7 cybersecurity tips to start the year off right
By Juta Gurinaviciute, Chief Technology Officer, NordVPN Teams
A study by PwC shows that 50% of business leaders plan to integrate cybersecurity and privacy into every business decision they make in 2021. With the lessons already learned from remote working during the pandemic and the growing reliance on digital tools, cyber resilience is a key goal every industry will pursue this year.

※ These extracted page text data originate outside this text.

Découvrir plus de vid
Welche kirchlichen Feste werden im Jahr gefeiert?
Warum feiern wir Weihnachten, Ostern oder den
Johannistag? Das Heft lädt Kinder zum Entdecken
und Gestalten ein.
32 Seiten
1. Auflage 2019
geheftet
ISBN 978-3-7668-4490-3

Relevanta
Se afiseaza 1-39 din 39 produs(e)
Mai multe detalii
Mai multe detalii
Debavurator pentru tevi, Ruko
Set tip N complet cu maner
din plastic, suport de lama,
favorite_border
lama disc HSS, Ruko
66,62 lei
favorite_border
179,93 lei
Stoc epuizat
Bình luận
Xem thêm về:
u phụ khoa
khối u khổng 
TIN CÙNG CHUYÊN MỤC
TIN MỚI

However, a study by Ponemon found that 82% of cybersecurity expenditures go toward post-hoc measures, such as detection, containment, and recovery. Only 18% of budgets, a fourth of the previous sum, are invested in cyber-attack prevention, and few companies take the precautions needed. On the other hand, budget figures may not be the most important factor: a company’s digital resilience depends on its security culture, and some provisions cost virtually nothing.
To have a flying start this year, enterprises should check the grey zones that are often neglected or forgotten. Consider, for example, obsolete devices, vulnerable software, or outdated security policies: all of those can be leveraged by criminals and used in potential data breaches.

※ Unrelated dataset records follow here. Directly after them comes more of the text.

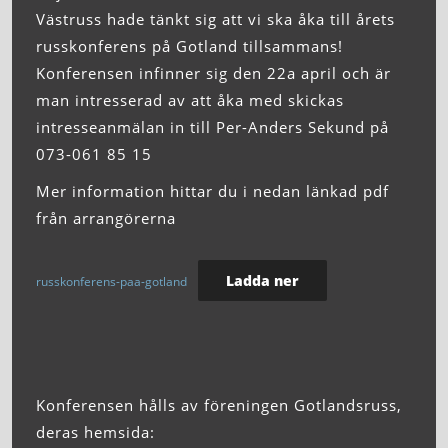
Västruss hade tänkt sig att vi ska åka till årets
russkonferens på Gotland tillsammans!
Konferensen infinner sig den 22a april och är
man intresserad av att åka med skickas
intresseanmälan in till Per-Anders Sekund på
073-061 85 15
Mer information hittar du i nedan länkad pdf
från arrangörerna
Ladda ner
russkonferens-paa-gotland
Konferensen hålls av föreningen Gotlandsruss,
deras hemsida: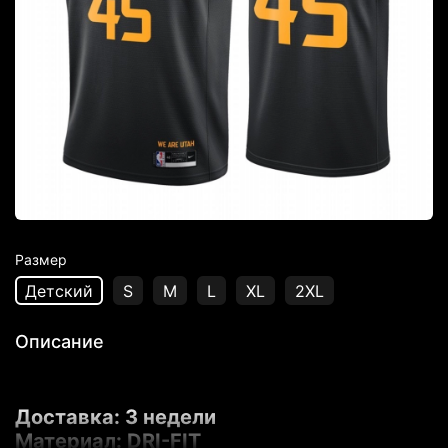
Размер
Детский
S
M
L
XL
2XL
Описание
Доставка: 3 недели
Материал: DRI-FIT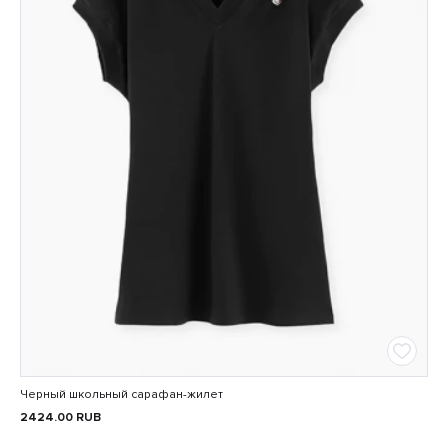
Черный школьный сарафан-жилет
2424.00
RUB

7 cybersecurity checkboxes to tick in 2021
1. Check your employees’ knowledge. Human error accounts for 88% of data breaches, and even if employees are aware of the precautions they should take, they are not always willing to do so. Cyber resilience is no longer in the hands of the IT and security professionals only: increasing remote workloads and reliance on digital tools make cybersecurity everyone’s concern. CISOs should come up with alternative training methods: cybersecurity check-ups should be entertaining, rewarding, and inclusive.

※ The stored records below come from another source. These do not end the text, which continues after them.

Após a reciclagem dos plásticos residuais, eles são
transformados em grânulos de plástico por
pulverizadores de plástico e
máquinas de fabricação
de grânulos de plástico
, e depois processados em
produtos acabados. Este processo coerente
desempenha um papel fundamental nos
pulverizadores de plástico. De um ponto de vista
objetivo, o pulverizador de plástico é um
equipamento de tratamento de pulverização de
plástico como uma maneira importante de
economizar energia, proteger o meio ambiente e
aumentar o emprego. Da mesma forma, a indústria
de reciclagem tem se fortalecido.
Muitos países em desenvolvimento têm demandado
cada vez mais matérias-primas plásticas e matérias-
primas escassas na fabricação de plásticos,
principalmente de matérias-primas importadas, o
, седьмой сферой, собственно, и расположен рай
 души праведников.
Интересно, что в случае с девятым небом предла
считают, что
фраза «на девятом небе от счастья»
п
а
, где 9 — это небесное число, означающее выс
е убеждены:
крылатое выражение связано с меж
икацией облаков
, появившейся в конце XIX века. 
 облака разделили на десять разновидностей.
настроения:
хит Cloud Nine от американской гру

2. “Check Your Password” day. One in four workers admit they use the same password for every account. IT security officers should strongly discourage this.
Regular prompts to change passwords are not always taken seriously by employees, and these prompts can pose an additional risk to a company’s cyber protection. However, if the same password is used across platforms and websites, your company’s security could be seriously compromised. Ask your employees to think of new and separate passwords for work, or consider switching to password manager apps or biometric authentication.
3. Do a spring cleaning. Most Android devices are supported for just three years, and while some devices might receive security updates for longer, unused or neglected computers, phones, and user accounts are vulnerable to attack. Consider all the tools your employees use and have access to. For example, employees may have accounts on platforms they have never accessed. Deleting unnecessary accounts reduces the surface area for cyber criminals to attack. Organizations should make a list of such redundant accounts and outdated infrastructure and get rid of them.
4. Test your backups. In 2020, the average damage done by ransomware was $1.45 million, whereas ransom demands totaled $1.4 billion. The usual way to mitigate this risk is to regularly back up an organization’s data. However, when the day comes, some enterprises find their backups are inaccessible. It is wise to constantly test backups and verify that everything is in order. Don’t forget to keep offline copies on devices that are physically disconnected from the internet, as hackers look for network-attached storage devices.
5. Review your policies. A survey by the Cyber Readiness Institute has shown that only 40% of small enterprises have implemented a cybersecurity policy – and small and medium businesses (SMBs) make up over 99% of the market. Some companies review their cybersecurity regulations to comply with official requirements, such as the GDPR, but each industry has its own legislation concerning data breaches and safety. Apply the lessons from the pandemic year, check the cybersecurity trends, and review your policies to stay resilient in 2021.
6. Look out for upgrades. Nearly half of organizations (45%) have adopted a new technology or contracted a new vendor to enable remote work due to COVID-19. However, extreme events shouldn’t be the only impetus for modernization. Businesses should evaluate their current infrastructure and software and keep an eye out for the most up-to-date cyber resilience tools on the market. Those include, but are not limited to, cloud services, various software-as-a-service (SaaS) solutions, and Zero Trust Network Access (ZTNA) technologies.
7. Patch up. According to Gartner, 99% of the vulnerabilities exploited by the end of 2020 were known to security and IT professionals at the time of the incident. Cybercriminals constantly look for the weak spots in popular software and security teams do not always manage to keep up with the 12,174 new vulnerabilities popping up every year. Enterprises shouldn’t be discouraged, however: the first step is to make sure employees work with the most up-to-date software. If they’re reluctant to update, encourage them with a day-off, as a heavy workload is the usual excuse given for keeping software out-of-date.
Resilience to digital threats lies not only in the most advanced security technologies, but also in the cybersecurity culture of a company. Cybersecurity depends on the examples set by senior executives, security policies in place, and security awareness of every employee. Efforts to stay protected shouldn’t be limited to occasional check-ups: perform them several times per year and integrate cyber and privacy matters into every business decision to make security everyone’s interest.
Juta Gurinaviciute is an IT professional with over 20 years of experience in cybersecurity and systems engineering. Currently, she is Chief Technology Officer at NordVPN Teams. Prior to NordVPN Teams she held senior UNIX System Administration positions at Telia Company and Barclays. Juta is also a certified RedHat Systems Engineer.